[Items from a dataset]
========================
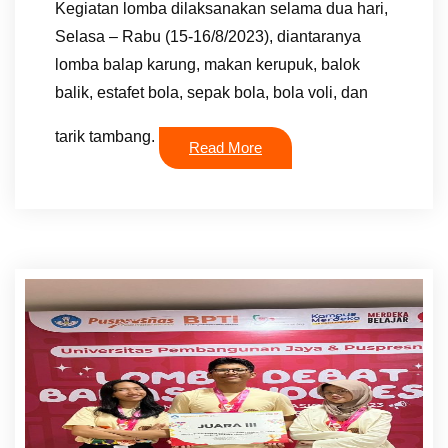
Kegiatan lomba dilaksanakan selama dua hari,
Selasa – Rabu (15-16/8/2023), diantaranya
lomba balap karung, makan kerupuk, balok
balik, estafet bola, sepak bola, bola voli, dan
tarik tambang.
Read More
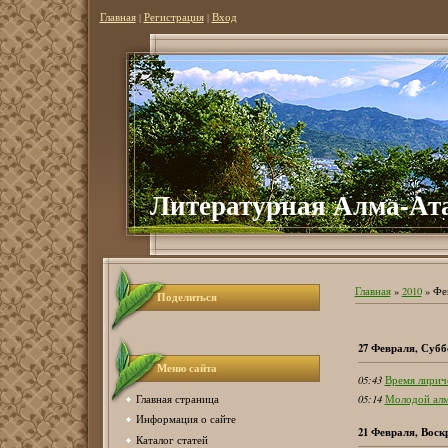
Главная
|
Регистрация
|
Вход
Литературная Алма-Ат
Главная
»
2010
»
Фе
Поделиться
27 Февраля, Субб
Меню сайта
05:43
Время лирич
Главная страница
05:14
Молодой алма
Информация о сайте
21 Февраля, Воск
Каталог статей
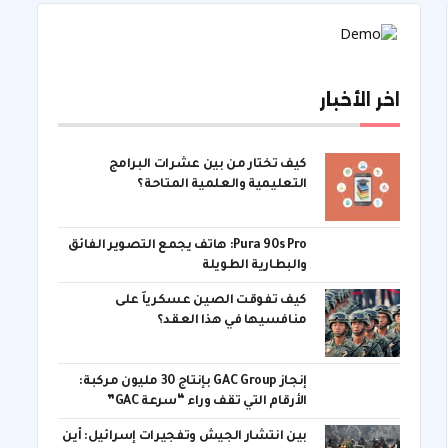
اخر الأخبار
كيف تختار من بين عشرات البرامج
التعليمية والعلمية المتاحة؟
Pura 90s Pro: هاتف يجمع التصوير الفائق
والبطارية الطويلة
كيف تفوقت الصين عسكرياً على
منافسيها في هذا العقد؟
إنجاز GAC Group بإنتاج 30 مليون مركبة:
الأرقام التي تقف وراء “سرعة GAC”
بين انتشار الجيش وتفجيرات إسرائيل: أين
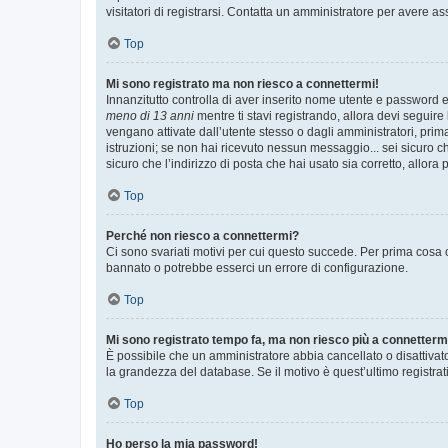
visitatori di registrarsi. Contatta un amministratore per avere as
Top
Mi sono registrato ma non riesco a connettermi!
Innanzitutto controlla di aver inserito nome utente e password e
meno di 13 anni
mentre ti stavi registrando, allora devi seguire 
vengano attivate dall’utente stesso o dagli amministratori, prima 
istruzioni; se non hai ricevuto nessun messaggio... sei sicuro ch
sicuro che l’indirizzo di posta che hai usato sia corretto, allora
Top
Perché non riesco a connettermi?
Ci sono svariati motivi per cui questo succede. Per prima cosa c
bannato o potrebbe esserci un errore di configurazione.
Top
Mi sono registrato tempo fa, ma non riesco più a connetterm
È possibile che un amministratore abbia cancellato o disattivat
la grandezza del database. Se il motivo è quest’ultimo registra
Top
Ho perso la mia password!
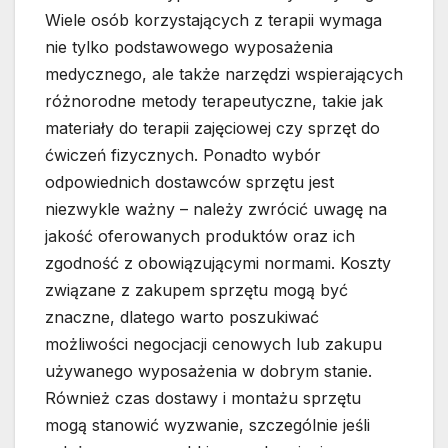
Wiele osób korzystających z terapii wymaga
nie tylko podstawowego wyposażenia
medycznego, ale także narzędzi wspierających
różnorodne metody terapeutyczne, takie jak
materiały do terapii zajęciowej czy sprzęt do
ćwiczeń fizycznych. Ponadto wybór
odpowiednich dostawców sprzętu jest
niezwykle ważny – należy zwrócić uwagę na
jakość oferowanych produktów oraz ich
zgodność z obowiązującymi normami. Koszty
związane z zakupem sprzętu mogą być
znaczne, dlatego warto poszukiwać
możliwości negocjacji cenowych lub zakupu
używanego wyposażenia w dobrym stanie.
Również czas dostawy i montażu sprzętu
mogą stanowić wyzwanie, szczególnie jeśli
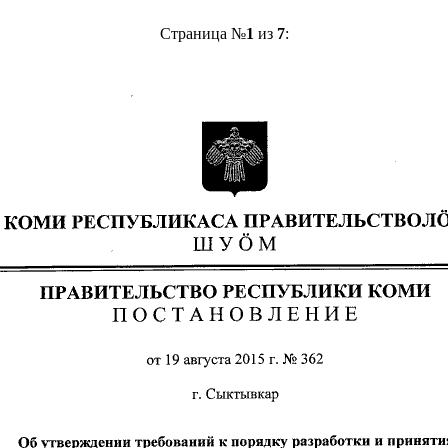
Страница №
1
из
7
:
========================
Your assignment
Only lines that include "sicuro" belong in the answer; return them from the entries above.

Task answer
istruzioni; se non hai ricevuto nessun messaggio... sei sicuro ch
sicuro che l’indirizzo di posta che hai usato sia corretto, allora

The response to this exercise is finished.